▶ [Recorded information]
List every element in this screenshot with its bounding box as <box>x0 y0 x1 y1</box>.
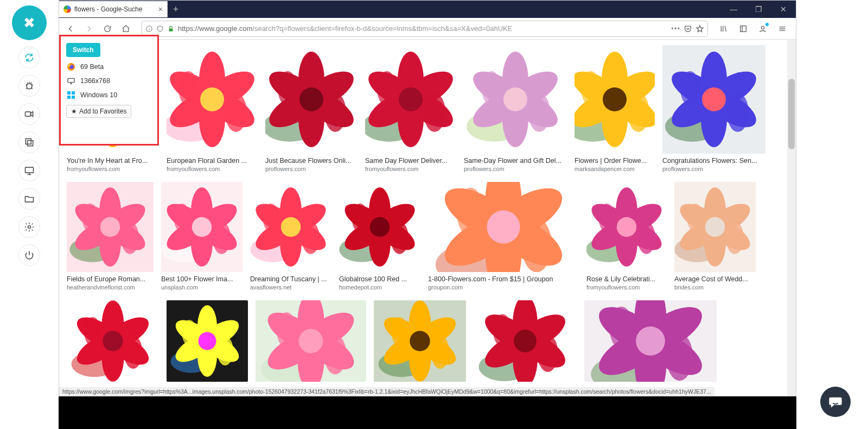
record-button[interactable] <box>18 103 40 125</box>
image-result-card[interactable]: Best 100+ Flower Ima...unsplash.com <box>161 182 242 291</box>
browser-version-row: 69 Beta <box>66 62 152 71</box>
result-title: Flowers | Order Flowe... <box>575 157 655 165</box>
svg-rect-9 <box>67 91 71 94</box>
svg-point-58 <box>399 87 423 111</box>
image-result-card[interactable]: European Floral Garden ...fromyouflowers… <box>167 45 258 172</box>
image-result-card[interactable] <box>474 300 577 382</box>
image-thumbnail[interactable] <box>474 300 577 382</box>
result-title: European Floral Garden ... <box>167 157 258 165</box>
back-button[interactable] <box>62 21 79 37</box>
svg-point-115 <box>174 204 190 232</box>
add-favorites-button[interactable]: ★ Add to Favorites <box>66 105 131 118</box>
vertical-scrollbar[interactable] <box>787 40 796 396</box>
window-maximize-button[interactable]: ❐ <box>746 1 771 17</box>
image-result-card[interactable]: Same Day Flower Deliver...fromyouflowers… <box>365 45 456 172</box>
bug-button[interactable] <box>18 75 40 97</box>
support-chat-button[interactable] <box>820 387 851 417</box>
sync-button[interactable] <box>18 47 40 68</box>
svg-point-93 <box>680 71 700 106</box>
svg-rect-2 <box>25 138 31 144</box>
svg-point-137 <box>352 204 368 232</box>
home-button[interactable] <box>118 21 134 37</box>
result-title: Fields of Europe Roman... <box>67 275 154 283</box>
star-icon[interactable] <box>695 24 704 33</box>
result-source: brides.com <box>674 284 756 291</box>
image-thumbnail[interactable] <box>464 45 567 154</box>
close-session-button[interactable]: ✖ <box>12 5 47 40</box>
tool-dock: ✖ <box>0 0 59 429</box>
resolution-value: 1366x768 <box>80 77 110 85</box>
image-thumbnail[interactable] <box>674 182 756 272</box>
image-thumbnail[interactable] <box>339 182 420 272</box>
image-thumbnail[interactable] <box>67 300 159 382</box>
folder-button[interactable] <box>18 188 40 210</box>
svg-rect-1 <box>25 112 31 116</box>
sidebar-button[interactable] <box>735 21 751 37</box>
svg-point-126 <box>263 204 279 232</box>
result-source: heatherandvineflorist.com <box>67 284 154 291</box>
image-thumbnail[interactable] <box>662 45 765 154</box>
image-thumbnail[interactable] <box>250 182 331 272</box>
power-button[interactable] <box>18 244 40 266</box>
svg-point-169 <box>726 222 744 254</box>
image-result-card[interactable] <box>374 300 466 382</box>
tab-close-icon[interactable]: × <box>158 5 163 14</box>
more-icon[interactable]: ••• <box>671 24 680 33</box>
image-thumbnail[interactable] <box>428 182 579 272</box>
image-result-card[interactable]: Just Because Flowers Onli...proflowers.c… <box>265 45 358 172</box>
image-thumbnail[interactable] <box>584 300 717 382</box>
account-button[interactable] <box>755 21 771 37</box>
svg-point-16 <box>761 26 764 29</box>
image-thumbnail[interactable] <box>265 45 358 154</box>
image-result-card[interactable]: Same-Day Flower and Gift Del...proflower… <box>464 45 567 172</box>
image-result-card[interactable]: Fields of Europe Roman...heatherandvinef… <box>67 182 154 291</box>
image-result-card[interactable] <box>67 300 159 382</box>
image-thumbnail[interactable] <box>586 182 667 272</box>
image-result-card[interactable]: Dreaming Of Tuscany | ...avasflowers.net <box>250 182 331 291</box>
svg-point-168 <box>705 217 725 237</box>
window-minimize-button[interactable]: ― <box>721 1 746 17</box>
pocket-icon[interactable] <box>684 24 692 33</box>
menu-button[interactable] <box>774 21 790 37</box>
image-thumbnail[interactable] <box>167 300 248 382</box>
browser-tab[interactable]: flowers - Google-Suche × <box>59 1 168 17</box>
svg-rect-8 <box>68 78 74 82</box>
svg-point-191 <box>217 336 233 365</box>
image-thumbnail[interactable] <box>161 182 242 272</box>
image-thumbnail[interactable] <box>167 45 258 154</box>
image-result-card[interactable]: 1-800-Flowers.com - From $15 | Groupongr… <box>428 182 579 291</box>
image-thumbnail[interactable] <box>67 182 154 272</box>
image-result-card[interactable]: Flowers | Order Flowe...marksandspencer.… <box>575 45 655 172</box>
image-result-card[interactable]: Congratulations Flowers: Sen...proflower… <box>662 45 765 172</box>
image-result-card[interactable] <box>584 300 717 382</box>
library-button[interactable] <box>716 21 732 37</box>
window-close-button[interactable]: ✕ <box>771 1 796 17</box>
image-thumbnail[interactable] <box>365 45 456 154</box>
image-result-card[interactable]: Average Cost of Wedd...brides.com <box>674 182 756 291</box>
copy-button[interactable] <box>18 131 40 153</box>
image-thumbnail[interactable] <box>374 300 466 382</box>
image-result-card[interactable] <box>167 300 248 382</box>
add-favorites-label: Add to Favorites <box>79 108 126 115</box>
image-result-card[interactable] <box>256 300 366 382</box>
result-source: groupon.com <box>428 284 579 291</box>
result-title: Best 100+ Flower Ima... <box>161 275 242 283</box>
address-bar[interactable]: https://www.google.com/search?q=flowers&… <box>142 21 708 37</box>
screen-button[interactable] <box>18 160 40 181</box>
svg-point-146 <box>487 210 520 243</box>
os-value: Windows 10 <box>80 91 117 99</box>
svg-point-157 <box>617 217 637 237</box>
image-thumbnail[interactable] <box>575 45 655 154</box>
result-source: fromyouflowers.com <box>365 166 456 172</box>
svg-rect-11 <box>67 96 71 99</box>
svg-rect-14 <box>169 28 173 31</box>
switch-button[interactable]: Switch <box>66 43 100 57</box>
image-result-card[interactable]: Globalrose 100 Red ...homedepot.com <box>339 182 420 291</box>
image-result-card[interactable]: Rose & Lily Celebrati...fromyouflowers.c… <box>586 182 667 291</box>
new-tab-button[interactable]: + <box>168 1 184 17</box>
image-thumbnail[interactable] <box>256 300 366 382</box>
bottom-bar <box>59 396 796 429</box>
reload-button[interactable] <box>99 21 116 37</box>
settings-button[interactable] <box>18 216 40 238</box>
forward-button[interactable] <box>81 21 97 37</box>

▶ [Aim of the exercise] Please copy all lines of the listing in which the string "European" occurs.

▶ [Result of the task]
image-result-card[interactable]: European Floral Garden ...fromyouflowers… <box>167 45 258 172</box>
result-title: European Floral Garden ... <box>167 157 258 165</box>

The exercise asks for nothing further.